# [EXERCISE REQUIREMENTS]
Once you find the line with "LIENS UTILES" in the entries below, print it and each line after it up to and including the line with "attentes pour le repas de votre mariage.", exactly, without pictures.

Extracted records
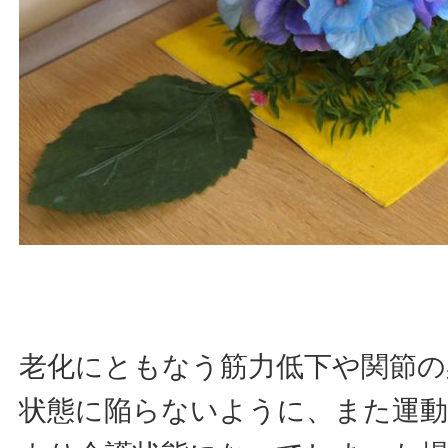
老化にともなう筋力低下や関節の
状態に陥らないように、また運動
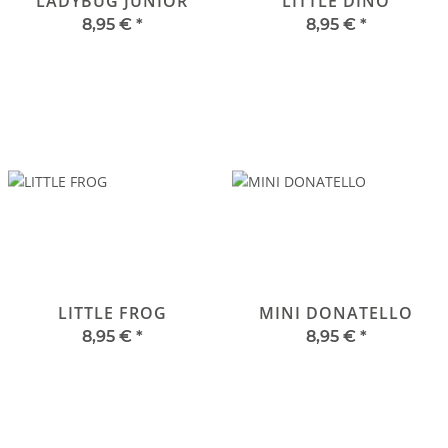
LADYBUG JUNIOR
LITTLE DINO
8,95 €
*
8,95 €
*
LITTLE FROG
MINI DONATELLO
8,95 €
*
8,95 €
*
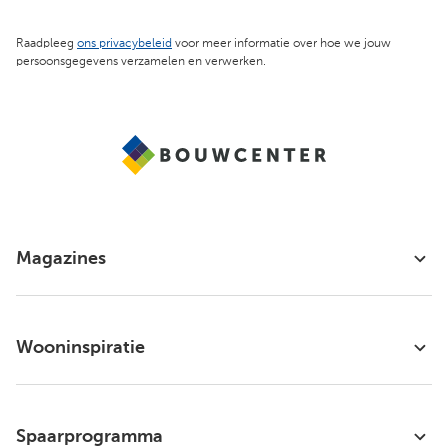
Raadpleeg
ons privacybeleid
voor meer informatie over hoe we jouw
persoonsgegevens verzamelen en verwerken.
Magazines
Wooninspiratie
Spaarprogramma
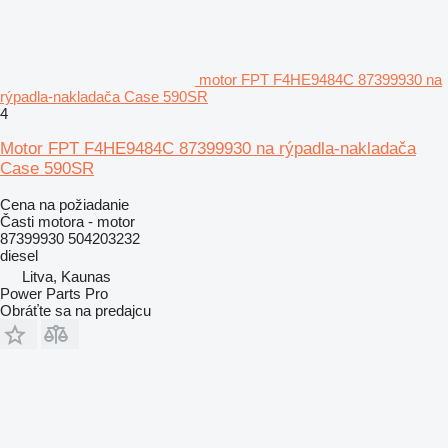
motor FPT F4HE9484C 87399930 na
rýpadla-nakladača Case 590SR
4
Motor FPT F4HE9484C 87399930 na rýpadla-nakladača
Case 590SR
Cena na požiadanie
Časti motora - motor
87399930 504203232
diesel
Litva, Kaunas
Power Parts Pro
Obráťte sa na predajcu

---

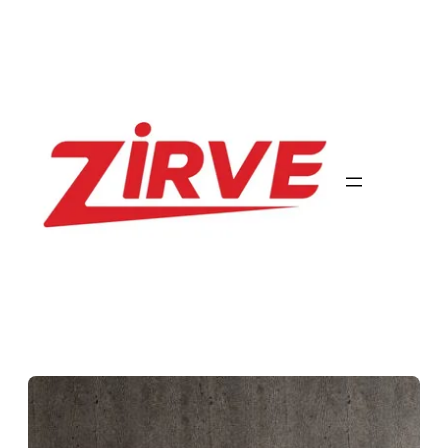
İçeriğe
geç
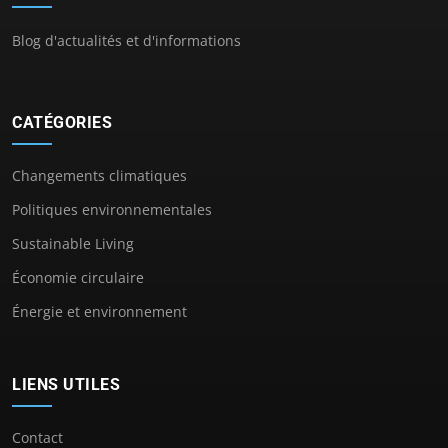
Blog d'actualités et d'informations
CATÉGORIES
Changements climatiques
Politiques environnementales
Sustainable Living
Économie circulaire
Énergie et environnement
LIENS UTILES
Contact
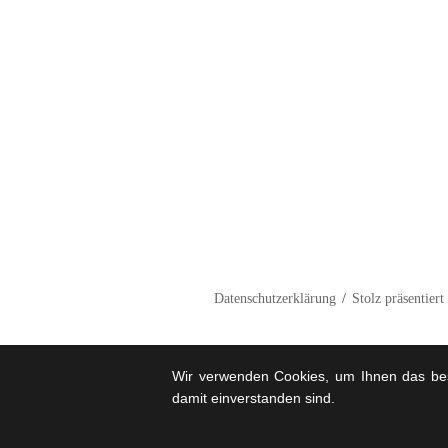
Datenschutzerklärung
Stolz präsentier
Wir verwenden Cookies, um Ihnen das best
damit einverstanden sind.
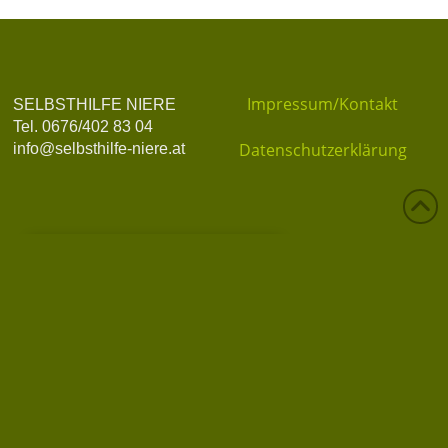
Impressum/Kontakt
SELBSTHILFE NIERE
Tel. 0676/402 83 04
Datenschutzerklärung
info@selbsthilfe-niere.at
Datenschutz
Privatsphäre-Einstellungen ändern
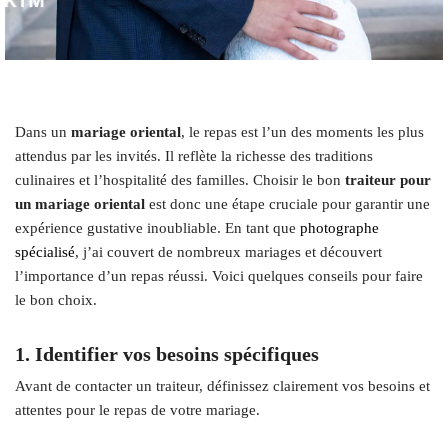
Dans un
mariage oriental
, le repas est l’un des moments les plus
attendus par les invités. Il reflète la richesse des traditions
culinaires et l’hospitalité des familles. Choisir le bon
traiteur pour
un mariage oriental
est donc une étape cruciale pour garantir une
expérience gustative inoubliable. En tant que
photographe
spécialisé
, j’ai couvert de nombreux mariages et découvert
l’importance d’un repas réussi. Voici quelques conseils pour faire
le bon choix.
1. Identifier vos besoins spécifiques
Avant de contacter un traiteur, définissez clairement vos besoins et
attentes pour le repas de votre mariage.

--

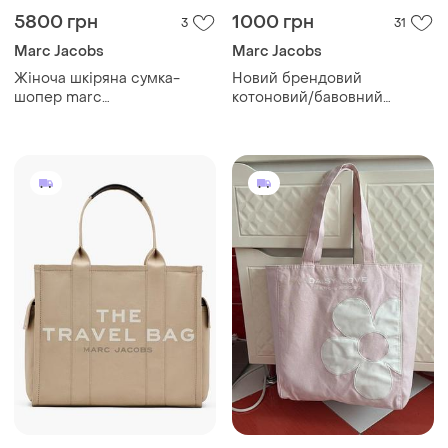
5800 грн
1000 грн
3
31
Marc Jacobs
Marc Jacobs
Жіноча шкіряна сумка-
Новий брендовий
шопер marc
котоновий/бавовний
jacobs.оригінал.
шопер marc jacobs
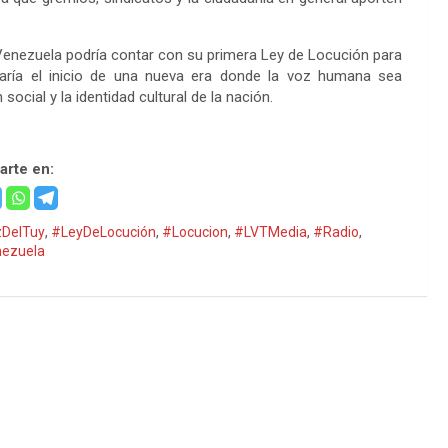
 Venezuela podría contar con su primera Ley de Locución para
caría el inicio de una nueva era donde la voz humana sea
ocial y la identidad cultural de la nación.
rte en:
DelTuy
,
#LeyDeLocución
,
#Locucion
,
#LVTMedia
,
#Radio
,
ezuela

# [ANSWER SPACE]
LIENS UTILES
Contact
Datenschutzerklärung
Stolz präsentier
Wir verwenden Cookies, um Ihnen das best
damit einverstanden sind.
Impressum/Kontakt
SELBSTHILFE NIERE
Tel. 0676/402 83 04
Datenschutzerklärung
info@selbsthilfe-niere.at
Datenschutz
Privatsphäre-Einstellungen ändern
Dans un
mariage oriental
, le repas est l’un des moments les plus
attendus par les invités. Il reflète la richesse des traditions
culinaires et l’hospitalité des familles. Choisir le bon
traiteur pour
un mariage oriental
est donc une étape cruciale pour garantir une
expérience gustative inoubliable. En tant que
photographe
spécialisé
, j’ai couvert de nombreux mariages et découvert
l’importance d’un repas réussi. Voici quelques conseils pour faire
le bon choix.
1. Identifier vos besoins spécifiques
Avant de contacter un traiteur, définissez clairement vos besoins et
attentes pour le repas de votre mariage.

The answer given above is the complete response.